Exercise description — Omitting every picture, output the records below exactly, please.
--- START ---
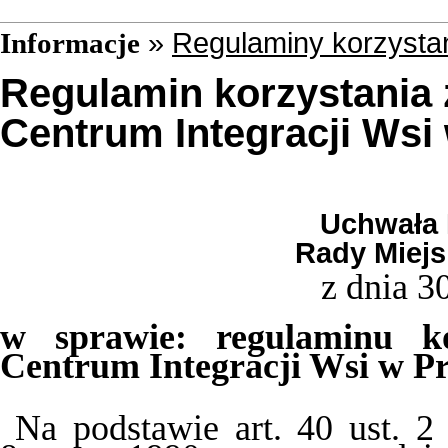
»
Regulaminy korzystan
Informacje
Regulamin korzystania
Centrum Integracji Wsi
Uchwała 
Rady Miejs
z dnia 3
w sprawie: regulaminu k
Centrum Integracji Wsi w P
Na podstawie art. 40 ust. 2 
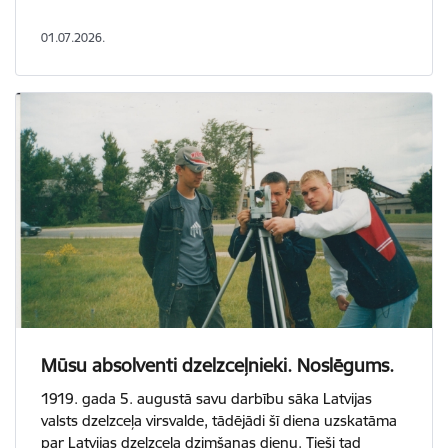
01.07.2026.
Mūsu absolventi dzelzceļnieki. Noslēgums.
1919. gada 5. augustā savu darbību sāka Latvijas
valsts dzelzceļa virsvalde, tādējādi šī diena uzskatāma
par Latvijas dzelzceļa dzimšanas dienu. Tieši tad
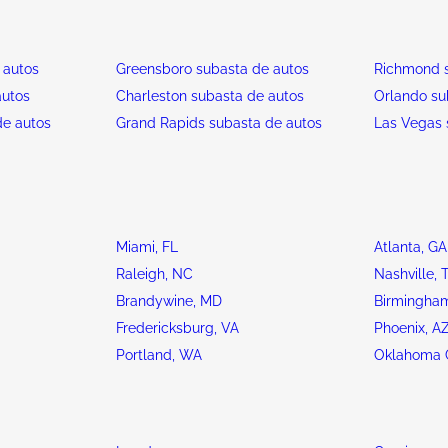
 autos
Greensboro subasta de autos
Richmond s
autos
Charleston subasta de autos
Orlando su
de autos
Grand Rapids subasta de autos
Las Vegas 
Miami, FL
Atlanta, GA
Raleigh, NC
Nashville, 
Brandywine, MD
Birmingham
Fredericksburg, VA
Phoenix, A
Portland, WA
Oklahoma C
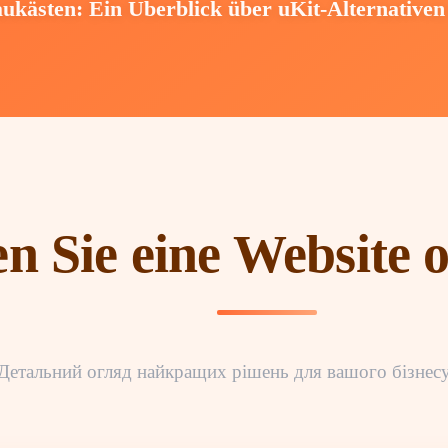
ukästen: Ein Überblick über uKit-Alternativen 
en Sie eine Website
Детальний огляд найкращих рішень для вашого бізнес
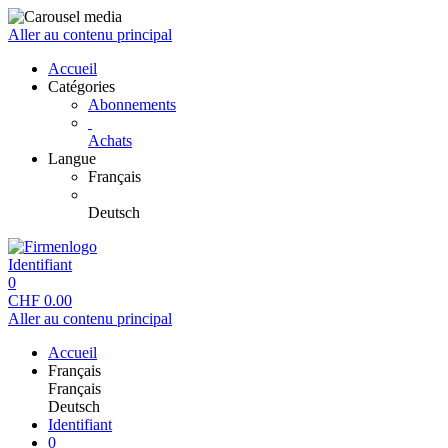
Aller au contenu principal
Accueil
Catégories
Abonnements
Achats
Langue
Français
Deutsch
Identifiant
0
CHF
0.00
Aller au contenu principal
Accueil
Français
Français
Deutsch
Identifiant
0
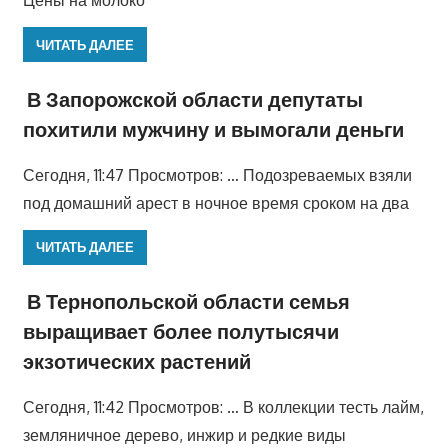
Цены на молоко
ЧИТАТЬ ДАЛЕЕ
В Запорожской области депутаты
похитили мужчину и вымогали деньги
Сегодня, 11:47 Просмотров: … Подозреваемых взяли
под домашний арест в ночное время сроком на два
ЧИТАТЬ ДАЛЕЕ
В Тернопольской области семья
выращивает более полутысячи
экзотических растений
Сегодня, 11:42 Просмотров: … В коллекции тесть лайм,
земляничное дерево, инжир и редкие виды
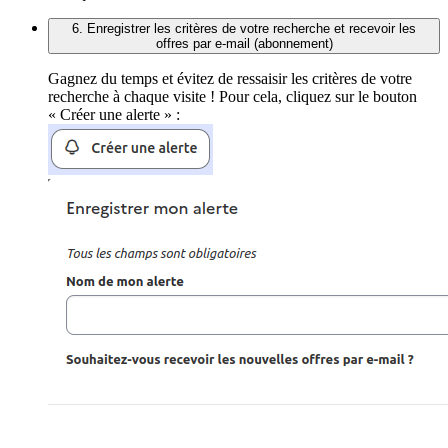
6. Enregistrer les critères de votre recherche et recevoir les
offres par e-mail (abonnement)
Gagnez du temps et évitez de ressaisir les critères de votre
recherche à chaque visite ! Pour cela, cliquez sur le bouton
« Créer une alerte » :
--- END ---
Solution for this exercise —
»
Regulaminy korzystan
Informacje
Regulamin korzystania
Centrum Integracji Wsi
Uchwała 
Rady Miejs
z dnia 3
w sprawie: regulaminu k
Centrum Integracji Wsi w P
Na podstawie art. 40 ust. 2 
01.07.2026.
Mūsu absolventi dzelzceļnieki. Noslēgums.
1919. gada 5. augustā savu darbību sāka Latvijas
valsts dzelzceļa virsvalde, tādējādi šī diena uzskatāma
par Latvijas dzelzceļa dzimšanas dienu. Tieši tad
 autos
Greensboro subasta de autos
Richmond s
autos
Charleston subasta de autos
Orlando su
de autos
Grand Rapids subasta de autos
Las Vegas 
Miami, FL
Atlanta, GA
Raleigh, NC
Nashville, 
Brandywine, MD
Birmingham
Fredericksburg, VA
Phoenix, A
Portland, WA
Oklahoma C
ukästen: Ein Überblick über uKit-Alternativen 
en Sie eine Website
Детальний огляд найкращих рішень для вашого бізнес
Aller au contenu principal
Accueil
Catégories
Abonnements
Achats
Langue
Français
Deutsch
Identifiant
0
CHF
0.00
Aller au contenu principal
Accueil
Français
Français
Deutsch
Identifiant
0
Цены на молоко
ЧИТАТЬ ДАЛЕЕ
В Запорожской области депутаты
похитили мужчину и вымогали деньги
Сегодня, 11:47 Просмотров: … Подозреваемых взяли
под домашний арест в ночное время сроком на два
ЧИТАТЬ ДАЛЕЕ
В Тернопольской области семья
выращивает более полутысячи
экзотических растений
Сегодня, 11:42 Просмотров: … В коллекции тесть лайм,
земляничное дерево, инжир и редкие виды
6. Enregistrer les critères de votre recherche et recevoir les
offres par e-mail (abonnement)
Gagnez du temps et évitez de ressaisir les critères de votre
recherche à chaque visite ! Pour cela, cliquez sur le bouton
« Créer une alerte » :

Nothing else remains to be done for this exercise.